Task prompt: For the records that follow, restate each one word for word and leave the images behind.

Data in this exercise:
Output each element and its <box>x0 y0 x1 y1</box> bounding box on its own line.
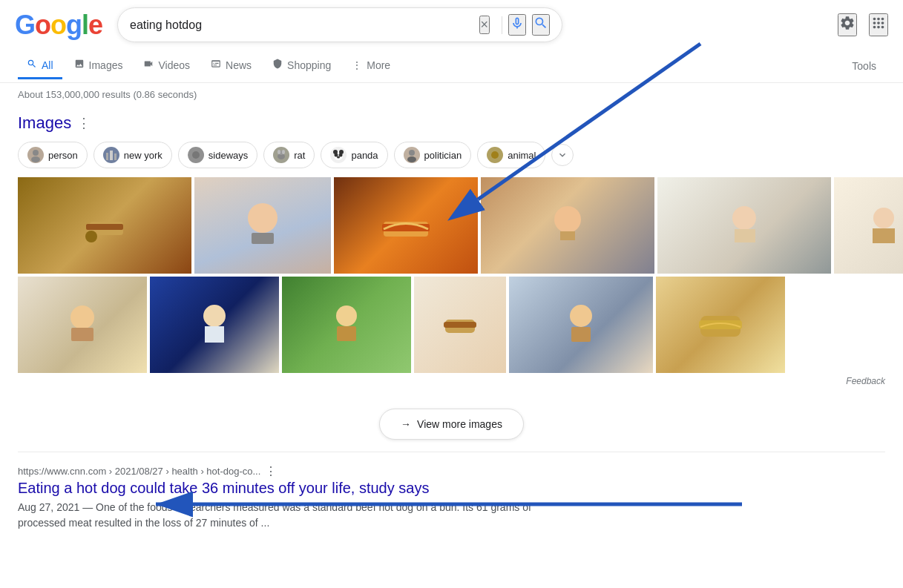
svg-rect-35 <box>205 326 224 343</box>
image-grid <box>18 177 885 373</box>
chip-politician-label: politician <box>424 150 462 161</box>
view-more-images-button[interactable]: → View more images <box>379 409 524 440</box>
image-row-1 <box>18 177 885 274</box>
all-icon <box>27 59 37 71</box>
search-button[interactable] <box>532 14 550 36</box>
tab-all-label: All <box>42 59 53 71</box>
feedback-label[interactable]: Feedback <box>18 373 885 389</box>
svg-rect-3 <box>110 151 113 160</box>
image-item[interactable] <box>334 177 478 274</box>
tab-all[interactable]: All <box>18 53 62 79</box>
svg-rect-33 <box>71 328 93 341</box>
image-item[interactable] <box>509 277 653 373</box>
svg-point-17 <box>407 156 416 162</box>
svg-rect-37 <box>337 326 356 341</box>
voice-search-button[interactable] <box>508 14 526 36</box>
image-item[interactable] <box>414 277 506 373</box>
svg-rect-20 <box>86 224 123 230</box>
image-item[interactable] <box>150 277 279 373</box>
svg-rect-39 <box>444 322 476 328</box>
filter-chip-sideways[interactable]: sideways <box>178 142 257 168</box>
news-icon <box>211 59 221 71</box>
clear-button[interactable]: × <box>479 16 490 34</box>
tab-more-label: More <box>367 59 390 71</box>
image-item[interactable] <box>18 277 147 373</box>
svg-rect-27 <box>560 231 575 240</box>
filter-chip-panda[interactable]: panda <box>321 142 387 168</box>
more-icon: ⋮ <box>352 59 362 71</box>
tab-news[interactable]: News <box>202 53 260 79</box>
search-bar[interactable]: × <box>117 7 562 42</box>
result-date: Aug 27, 2021 <box>18 501 79 513</box>
image-item[interactable] <box>481 177 654 274</box>
svg-point-36 <box>336 305 357 326</box>
filter-chip-politician[interactable]: politician <box>394 142 472 168</box>
svg-point-26 <box>554 206 581 233</box>
svg-rect-31 <box>873 228 895 243</box>
chip-panda-label: panda <box>351 150 378 161</box>
svg-point-34 <box>203 305 226 327</box>
arrow-right-icon: → <box>401 418 411 430</box>
google-logo[interactable]: Google <box>15 10 102 41</box>
view-more-label: View more images <box>417 418 502 430</box>
images-section-title[interactable]: Images <box>18 113 71 133</box>
shopping-icon <box>272 59 283 71</box>
svg-point-1 <box>31 156 40 162</box>
nav-tabs: All Images Videos News Shopping <box>0 50 903 83</box>
image-item[interactable] <box>194 177 331 274</box>
header-right <box>838 13 888 36</box>
filter-chip-new-york[interactable]: new york <box>93 142 172 168</box>
svg-point-9 <box>282 150 285 154</box>
svg-point-0 <box>33 150 39 156</box>
tools-button[interactable]: Tools <box>843 54 885 78</box>
results-count: About 153,000,000 results (0.86 seconds) <box>0 83 903 106</box>
tab-more[interactable]: ⋮ More <box>343 53 399 79</box>
result-url: https://www.cnn.com › 2021/08/27 › healt… <box>18 464 539 478</box>
image-item[interactable] <box>18 177 191 274</box>
tab-news-label: News <box>226 59 252 71</box>
images-section: Images ⋮ person new york <box>0 106 903 397</box>
videos-icon <box>143 59 154 71</box>
chip-person-label: person <box>48 150 78 161</box>
image-item[interactable] <box>657 177 831 274</box>
image-item[interactable] <box>282 277 411 373</box>
svg-rect-2 <box>106 153 108 160</box>
svg-point-8 <box>278 150 280 154</box>
result-snippet: Aug 27, 2021 — One of the foods research… <box>18 500 539 531</box>
settings-icon[interactable] <box>838 13 857 36</box>
chip-animal-label: animal <box>508 150 536 161</box>
svg-point-21 <box>85 231 97 242</box>
image-item[interactable] <box>834 177 903 274</box>
filter-chip-animal[interactable]: animal <box>477 142 545 168</box>
image-item[interactable] <box>656 277 785 373</box>
apps-icon[interactable] <box>869 13 888 36</box>
svg-point-28 <box>732 206 756 230</box>
svg-point-14 <box>339 153 343 157</box>
filter-chip-rat[interactable]: rat <box>263 142 315 168</box>
svg-point-22 <box>248 203 278 233</box>
result-more-options-icon[interactable]: ⋮ <box>265 464 277 478</box>
filter-more-button[interactable] <box>551 144 574 166</box>
tab-videos[interactable]: Videos <box>134 53 199 79</box>
svg-rect-41 <box>571 327 591 342</box>
result-url-text: https://www.cnn.com › 2021/08/27 › healt… <box>18 466 260 477</box>
tab-images[interactable]: Images <box>65 53 132 79</box>
svg-rect-4 <box>114 153 116 160</box>
svg-point-32 <box>70 305 94 329</box>
search-result: https://www.cnn.com › 2021/08/27 › healt… <box>0 452 556 543</box>
svg-point-18 <box>491 151 499 159</box>
svg-point-30 <box>873 208 894 228</box>
svg-point-40 <box>570 305 592 327</box>
tab-shopping-label: Shopping <box>287 59 331 71</box>
chip-rat-label: rat <box>294 150 305 161</box>
images-more-options-icon[interactable]: ⋮ <box>77 115 91 131</box>
search-input[interactable] <box>130 19 479 32</box>
view-more-container: → View more images <box>18 397 885 452</box>
image-row-2 <box>18 277 885 373</box>
svg-rect-23 <box>252 233 274 244</box>
filter-chips-container: person new york sideways r <box>18 142 885 168</box>
svg-rect-29 <box>735 229 755 242</box>
filter-chip-person[interactable]: person <box>18 142 88 168</box>
tab-shopping[interactable]: Shopping <box>263 53 340 79</box>
result-title-link[interactable]: Eating a hot dog could take 36 minutes o… <box>18 480 539 497</box>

Output for this exercise:
Output each element and its <box>x0 y0 x1 y1</box> bounding box on its own line.
svg-rect-35 <box>205 326 224 343</box>
image-grid <box>18 177 885 373</box>
chip-politician-label: politician <box>424 150 462 161</box>
view-more-images-button[interactable]: → View more images <box>379 409 524 440</box>
image-row-1 <box>18 177 885 274</box>
all-icon <box>27 59 37 71</box>
search-button[interactable] <box>532 14 550 36</box>
tab-all-label: All <box>42 59 53 71</box>
feedback-label[interactable]: Feedback <box>18 373 885 389</box>
svg-rect-3 <box>110 151 113 160</box>
image-item[interactable] <box>334 177 478 274</box>
tab-all[interactable]: All <box>18 53 62 79</box>
svg-rect-33 <box>71 328 93 341</box>
image-item[interactable] <box>509 277 653 373</box>
svg-point-17 <box>407 156 416 162</box>
svg-rect-37 <box>337 326 356 341</box>
voice-search-button[interactable] <box>508 14 526 36</box>
image-item[interactable] <box>414 277 506 373</box>
svg-rect-20 <box>86 224 123 230</box>
image-item[interactable] <box>150 277 279 373</box>
svg-rect-39 <box>444 322 476 328</box>
filter-chip-sideways[interactable]: sideways <box>178 142 257 168</box>
news-icon <box>211 59 221 71</box>
clear-button[interactable]: × <box>479 16 490 34</box>
tab-more-label: More <box>367 59 390 71</box>
image-item[interactable] <box>18 277 147 373</box>
svg-rect-27 <box>560 231 575 240</box>
filter-chip-panda[interactable]: panda <box>321 142 387 168</box>
more-icon: ⋮ <box>352 59 362 71</box>
tab-news[interactable]: News <box>202 53 260 79</box>
search-bar[interactable]: × <box>117 7 562 42</box>
result-date: Aug 27, 2021 <box>18 501 79 513</box>
image-item[interactable] <box>481 177 654 274</box>
svg-point-36 <box>336 305 357 326</box>
filter-chip-politician[interactable]: politician <box>394 142 472 168</box>
svg-point-26 <box>554 206 581 233</box>
svg-rect-31 <box>873 228 895 243</box>
chip-panda-label: panda <box>351 150 378 161</box>
svg-point-34 <box>203 305 226 327</box>
arrow-right-icon: → <box>401 418 411 430</box>
google-logo[interactable]: Google <box>15 10 102 41</box>
view-more-label: View more images <box>417 418 502 430</box>
images-section-title[interactable]: Images <box>18 113 71 133</box>
shopping-icon <box>272 59 283 71</box>
svg-point-1 <box>31 156 40 162</box>
nav-tabs: All Images Videos News Shopping <box>0 50 903 83</box>
image-item[interactable] <box>194 177 331 274</box>
header-right <box>838 13 888 36</box>
filter-chip-new-york[interactable]: new york <box>93 142 172 168</box>
svg-point-9 <box>282 150 285 154</box>
svg-point-0 <box>33 150 39 156</box>
tools-button[interactable]: Tools <box>843 54 885 78</box>
results-count: About 153,000,000 results (0.86 seconds) <box>0 83 903 106</box>
tab-more[interactable]: ⋮ More <box>343 53 399 79</box>
result-url: https://www.cnn.com › 2021/08/27 › healt… <box>18 464 539 478</box>
image-item[interactable] <box>18 177 191 274</box>
tab-news-label: News <box>226 59 252 71</box>
images-section: Images ⋮ person new york <box>0 106 903 397</box>
videos-icon <box>143 59 154 71</box>
chip-person-label: person <box>48 150 78 161</box>
image-item[interactable] <box>657 177 831 274</box>
image-item[interactable] <box>282 277 411 373</box>
svg-rect-2 <box>106 153 108 160</box>
svg-point-8 <box>278 150 280 154</box>
result-snippet: Aug 27, 2021 — One of the foods research… <box>18 500 539 531</box>
settings-icon[interactable] <box>838 13 857 36</box>
chip-animal-label: animal <box>508 150 536 161</box>
svg-point-21 <box>85 231 97 242</box>
image-item[interactable] <box>834 177 903 274</box>
filter-chip-animal[interactable]: animal <box>477 142 545 168</box>
image-item[interactable] <box>656 277 785 373</box>
apps-icon[interactable] <box>869 13 888 36</box>
svg-point-28 <box>732 206 756 230</box>
svg-point-14 <box>339 153 343 157</box>
filter-chip-rat[interactable]: rat <box>263 142 315 168</box>
svg-point-22 <box>248 203 278 233</box>
result-more-options-icon[interactable]: ⋮ <box>265 464 277 478</box>
filter-more-button[interactable] <box>551 144 574 166</box>
tab-videos[interactable]: Videos <box>134 53 199 79</box>
svg-rect-41 <box>571 327 591 342</box>
result-url-text: https://www.cnn.com › 2021/08/27 › healt… <box>18 466 260 477</box>
tab-images[interactable]: Images <box>65 53 132 79</box>
svg-rect-4 <box>114 153 116 160</box>
svg-point-32 <box>70 305 94 329</box>
search-result: https://www.cnn.com › 2021/08/27 › healt… <box>0 452 556 543</box>
svg-point-18 <box>491 151 499 159</box>
svg-point-30 <box>873 208 894 228</box>
svg-point-40 <box>570 305 592 327</box>
tab-shopping-label: Shopping <box>287 59 331 71</box>
chip-rat-label: rat <box>294 150 305 161</box>
images-more-options-icon[interactable]: ⋮ <box>77 115 91 131</box>
search-input[interactable] <box>130 19 479 32</box>
view-more-container: → View more images <box>18 397 885 452</box>
image-row-2 <box>18 277 885 373</box>
svg-rect-23 <box>252 233 274 244</box>
filter-chips-container: person new york sideways r <box>18 142 885 168</box>
svg-rect-29 <box>735 229 755 242</box>
filter-chip-person[interactable]: person <box>18 142 88 168</box>
tab-shopping[interactable]: Shopping <box>263 53 340 79</box>
result-title-link[interactable]: Eating a hot dog could take 36 minutes o… <box>18 480 539 497</box>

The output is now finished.